Querying Greek Texts in XML: Part 2

This is the second in a series on querying Greek texts with XQuery. Before you read this, you should consider reading Querying Greek Texts in XML: Part 1, which introduces simple queries on base texts. In this post, we introduce morphologies and syntax trees. In the next post, we will show some of the queries that can be done using treebank markup.

A note on XQuery and XML

First, a word on XQuery and XML. People in the digital humanities use various languages for exploring texts, and this tutorial is not designed to say that XQuery is the only tool to use. The author believes that learning both XQuery and a scripting language like Python is generally wise for people working with these texts, but many scholars will choose other tools. One advantage of XQuery for a tutorial like this is that it is very high level: If you choose to use another language rather than XQuery, this tutorial should still be useful for presenting the concepts. After the XQuery tutorial is done, there will also be a tutorial in Python.

Regardless of the languages you use for querying or programming, XML is one of the best formats for encoding texts. One XML format, the Text Encoding Initiative (TEI) is the most widely used format in digital humanities. XML provides good support for the kind of metadata people use in digital humanities, and almost all programming languages have libraries for working with XML. A future post will deal with formats for various kinds of data.

Now let’s continue the tutorial where we left off last time …

Morphologies and Syntax Trees

In Part 1, we queried the SBL Greek New Testament text. Here is an example of a verse in that format:

    
<p>
  <verse-number id="Matthew 5:4">4</verse-number>
  <w>μακάριοι</w>
  <suffix> </suffix>
  <w>οἱ</w>
  <suffix> </suffix>
  <w>πενθοῦντες</w>
  <suffix>,  </suffix>
  <w>ὅτι</w>
  <suffix> </suffix>
  <w>αὐτοὶ</w>
  <suffix> </suffix>
  <w>παρακληθήσονται</w>
  <suffix>.  </suffix>
</p>

In this part of the tutorial, we need morphology and syntax. We will use the MorphGNT morphology. The morphology provides information on individual words, such as voice, tense, mood, person, number, and case, plus the dictionary form. MorphGNT is a high quality morphology, and is widely used.
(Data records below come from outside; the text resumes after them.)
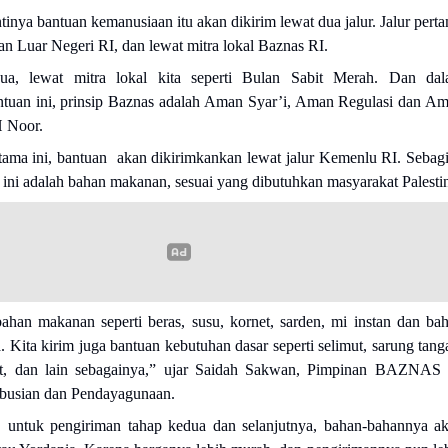
tinya bantuan kemanusiaan itu akan dikirim lewat dua jalur. Jalur pert
n Luar Negeri RI, dan lewat mitra lokal Baznas RI.
ua, lewat mitra lokal kita seperti Bulan Sabit Merah. Dan da
tuan ini, prinsip Baznas adalah Aman Syar’i, Aman Regulasi dan A
 Noor.
tama ini, bantuan akan dikirimkankan lewat jalur Kemenlu RI. Sebag
n ini adalah bahan makanan, sesuai yang dibutuhkan masyarakat Palesti
ahan makanan seperti beras, susu, kornet, sarden, mi instan dan ba
 Kita kirim juga bantuan kebutuhan dasar seperti selimut, sarung tang
t, dan lain sebagainya,” ujar Saidah Sakwan, Pimpinan BAZNAS
ibusian dan Pendayagunaan.
 untuk pengiriman tahap kedua dan selanjutnya, bahan-bahannya a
For this verse, it looks like this:

010504 A- ----NPM- μακάριοι μακάριοι μακάριοι μακάριος
010504 RA ----NPM- οἱ οἱ οἱ ὁ
010504 V- -PAPNPM- πενθοῦντες, πενθοῦντες πενθοῦντες πενθέω
010504 C- -------- ὅτι ὅτι ὅτι ὅτι
010504 RP ----NPM- αὐτοὶ αὐτοὶ αὐτοί αὐτός
010504 V- 3FPI-P-- παρακληθήσονται. παρακληθήσονται παρακληθήσονται παρακαλέω
010505 A- ----NPM- μακάριοι μακάριοι μακάριοι μακάριος
010505 RA ----NPM- οἱ οἱ οἱ ὁ
010505 A- ----NPM- πραεῖς, πραεῖς πραεῖς πραΰς
010505 C- -------- ὅτι ὅτι ὅτι ὅτι
010505 RP ----NPM- αὐτοὶ αὐτοὶ αὐτοί αὐτός
010505 V- 3FAI-P-- κληρονομήσουσι κληρονομήσουσι κληρονομήσουσι(ν) κληρονομέω
010505 RA ----ASF- τὴν τὴν τήν ὁ
010505 N- ----ASF- γῆν. γῆν γῆν γῆ

That’s not XML, and we can get the same information in an XML treebank. The main treebanks for biblical Greek ( Global Bible Initiative, Lowfat, PROIEL) all use morphology done by James Tauber and Ulrik Sandborg-Petersen, the brains behind MorphGNT (so do most Bible software programs).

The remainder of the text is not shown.